## DIRECTIONS FOR THIS TASK
Using the listing below, copy every line that mentions "palette".

## EXERCISE DATA
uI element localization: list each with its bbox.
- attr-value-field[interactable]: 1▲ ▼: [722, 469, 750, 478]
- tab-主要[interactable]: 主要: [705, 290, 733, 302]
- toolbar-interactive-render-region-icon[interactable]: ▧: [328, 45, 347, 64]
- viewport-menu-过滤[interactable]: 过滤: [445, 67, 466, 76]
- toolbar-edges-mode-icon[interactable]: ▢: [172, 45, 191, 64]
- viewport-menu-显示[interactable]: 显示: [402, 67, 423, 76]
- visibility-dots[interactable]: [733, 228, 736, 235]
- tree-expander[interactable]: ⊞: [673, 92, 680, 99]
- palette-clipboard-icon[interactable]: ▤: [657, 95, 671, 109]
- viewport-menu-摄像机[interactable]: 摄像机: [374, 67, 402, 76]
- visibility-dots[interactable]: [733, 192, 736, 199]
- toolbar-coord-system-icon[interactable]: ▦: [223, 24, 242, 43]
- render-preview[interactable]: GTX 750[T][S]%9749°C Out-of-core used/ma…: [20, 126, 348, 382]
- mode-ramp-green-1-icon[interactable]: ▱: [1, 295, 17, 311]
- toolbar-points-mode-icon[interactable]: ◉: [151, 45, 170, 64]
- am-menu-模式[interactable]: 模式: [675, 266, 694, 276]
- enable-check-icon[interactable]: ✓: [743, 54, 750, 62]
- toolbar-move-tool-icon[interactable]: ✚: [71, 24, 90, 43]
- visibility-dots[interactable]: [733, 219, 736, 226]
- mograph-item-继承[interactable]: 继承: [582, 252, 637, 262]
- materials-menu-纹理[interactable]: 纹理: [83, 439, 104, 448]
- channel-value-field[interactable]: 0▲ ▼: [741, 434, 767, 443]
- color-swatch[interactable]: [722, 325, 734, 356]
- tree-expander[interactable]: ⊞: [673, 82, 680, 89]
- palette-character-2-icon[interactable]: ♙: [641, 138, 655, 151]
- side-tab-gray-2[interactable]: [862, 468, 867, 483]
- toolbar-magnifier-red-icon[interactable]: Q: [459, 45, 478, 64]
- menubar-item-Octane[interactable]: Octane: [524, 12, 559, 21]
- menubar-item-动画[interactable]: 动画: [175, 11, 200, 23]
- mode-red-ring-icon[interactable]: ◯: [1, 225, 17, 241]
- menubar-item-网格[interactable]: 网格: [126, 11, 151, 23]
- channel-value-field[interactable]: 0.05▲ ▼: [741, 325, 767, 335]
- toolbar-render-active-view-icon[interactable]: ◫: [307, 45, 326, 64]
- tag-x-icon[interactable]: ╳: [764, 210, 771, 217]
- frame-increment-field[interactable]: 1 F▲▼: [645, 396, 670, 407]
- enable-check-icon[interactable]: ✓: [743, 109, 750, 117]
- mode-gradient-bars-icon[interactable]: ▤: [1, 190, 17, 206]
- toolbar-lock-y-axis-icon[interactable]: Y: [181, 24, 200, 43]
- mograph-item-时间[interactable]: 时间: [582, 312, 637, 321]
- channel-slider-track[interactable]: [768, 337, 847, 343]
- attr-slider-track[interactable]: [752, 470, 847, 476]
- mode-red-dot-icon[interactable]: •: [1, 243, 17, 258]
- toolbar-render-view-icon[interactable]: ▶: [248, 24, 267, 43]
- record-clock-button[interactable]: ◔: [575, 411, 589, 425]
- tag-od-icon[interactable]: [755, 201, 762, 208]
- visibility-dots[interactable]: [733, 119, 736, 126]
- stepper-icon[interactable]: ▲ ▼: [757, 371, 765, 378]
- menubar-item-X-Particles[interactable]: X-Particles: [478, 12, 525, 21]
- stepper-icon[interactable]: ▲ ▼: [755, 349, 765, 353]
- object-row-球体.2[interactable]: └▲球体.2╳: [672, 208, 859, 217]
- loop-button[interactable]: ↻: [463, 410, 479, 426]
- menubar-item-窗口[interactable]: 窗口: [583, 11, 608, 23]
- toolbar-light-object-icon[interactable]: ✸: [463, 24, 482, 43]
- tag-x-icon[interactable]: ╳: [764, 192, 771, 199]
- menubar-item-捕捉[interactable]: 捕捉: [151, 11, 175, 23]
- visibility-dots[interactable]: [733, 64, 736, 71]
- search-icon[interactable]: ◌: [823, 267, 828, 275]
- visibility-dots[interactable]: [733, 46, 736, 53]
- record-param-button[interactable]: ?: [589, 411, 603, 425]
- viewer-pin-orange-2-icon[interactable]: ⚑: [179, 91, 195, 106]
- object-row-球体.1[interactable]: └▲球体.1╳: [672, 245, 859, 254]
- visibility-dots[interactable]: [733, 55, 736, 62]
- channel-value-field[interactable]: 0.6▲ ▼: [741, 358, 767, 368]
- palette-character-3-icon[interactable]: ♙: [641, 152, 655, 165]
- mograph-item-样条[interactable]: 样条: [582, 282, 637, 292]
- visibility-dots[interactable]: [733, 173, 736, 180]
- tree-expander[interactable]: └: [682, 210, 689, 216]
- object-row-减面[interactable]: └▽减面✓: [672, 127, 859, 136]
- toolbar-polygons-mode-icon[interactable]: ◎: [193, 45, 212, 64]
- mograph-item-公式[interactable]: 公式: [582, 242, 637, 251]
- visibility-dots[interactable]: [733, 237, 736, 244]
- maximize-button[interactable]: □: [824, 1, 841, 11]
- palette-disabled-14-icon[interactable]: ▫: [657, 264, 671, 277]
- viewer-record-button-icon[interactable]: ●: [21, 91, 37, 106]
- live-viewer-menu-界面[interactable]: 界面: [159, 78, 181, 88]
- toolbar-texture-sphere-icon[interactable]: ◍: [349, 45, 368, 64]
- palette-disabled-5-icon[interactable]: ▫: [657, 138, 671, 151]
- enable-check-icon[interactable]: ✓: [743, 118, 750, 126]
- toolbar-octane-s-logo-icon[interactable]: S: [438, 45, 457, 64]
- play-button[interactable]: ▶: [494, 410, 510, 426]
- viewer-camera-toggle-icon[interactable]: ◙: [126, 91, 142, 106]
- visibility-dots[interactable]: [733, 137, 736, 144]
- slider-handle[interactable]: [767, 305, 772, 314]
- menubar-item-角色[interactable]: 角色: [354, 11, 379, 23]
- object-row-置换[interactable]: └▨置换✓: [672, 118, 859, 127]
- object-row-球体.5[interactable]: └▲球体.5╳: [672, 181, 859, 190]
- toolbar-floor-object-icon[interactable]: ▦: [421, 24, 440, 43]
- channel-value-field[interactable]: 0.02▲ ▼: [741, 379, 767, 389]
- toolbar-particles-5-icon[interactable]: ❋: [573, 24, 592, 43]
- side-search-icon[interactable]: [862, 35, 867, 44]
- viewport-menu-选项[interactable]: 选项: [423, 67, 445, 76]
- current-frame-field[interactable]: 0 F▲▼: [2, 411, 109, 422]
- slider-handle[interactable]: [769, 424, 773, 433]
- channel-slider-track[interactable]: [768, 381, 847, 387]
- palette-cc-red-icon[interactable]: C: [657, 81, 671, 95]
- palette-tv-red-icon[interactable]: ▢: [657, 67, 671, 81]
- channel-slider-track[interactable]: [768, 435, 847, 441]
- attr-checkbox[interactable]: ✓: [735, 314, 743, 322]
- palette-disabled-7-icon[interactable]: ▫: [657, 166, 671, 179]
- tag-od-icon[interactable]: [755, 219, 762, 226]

## REPLY TO THE TASK
- palette-clipboard-icon[interactable]: ▤: [657, 95, 671, 109]
- palette-character-2-icon[interactable]: ♙: [641, 138, 655, 151]
- palette-character-3-icon[interactable]: ♙: [641, 152, 655, 165]
- palette-disabled-14-icon[interactable]: ▫: [657, 264, 671, 277]
- palette-disabled-5-icon[interactable]: ▫: [657, 138, 671, 151]
- palette-cc-red-icon[interactable]: C: [657, 81, 671, 95]
- palette-tv-red-icon[interactable]: ▢: [657, 67, 671, 81]
- palette-disabled-7-icon[interactable]: ▫: [657, 166, 671, 179]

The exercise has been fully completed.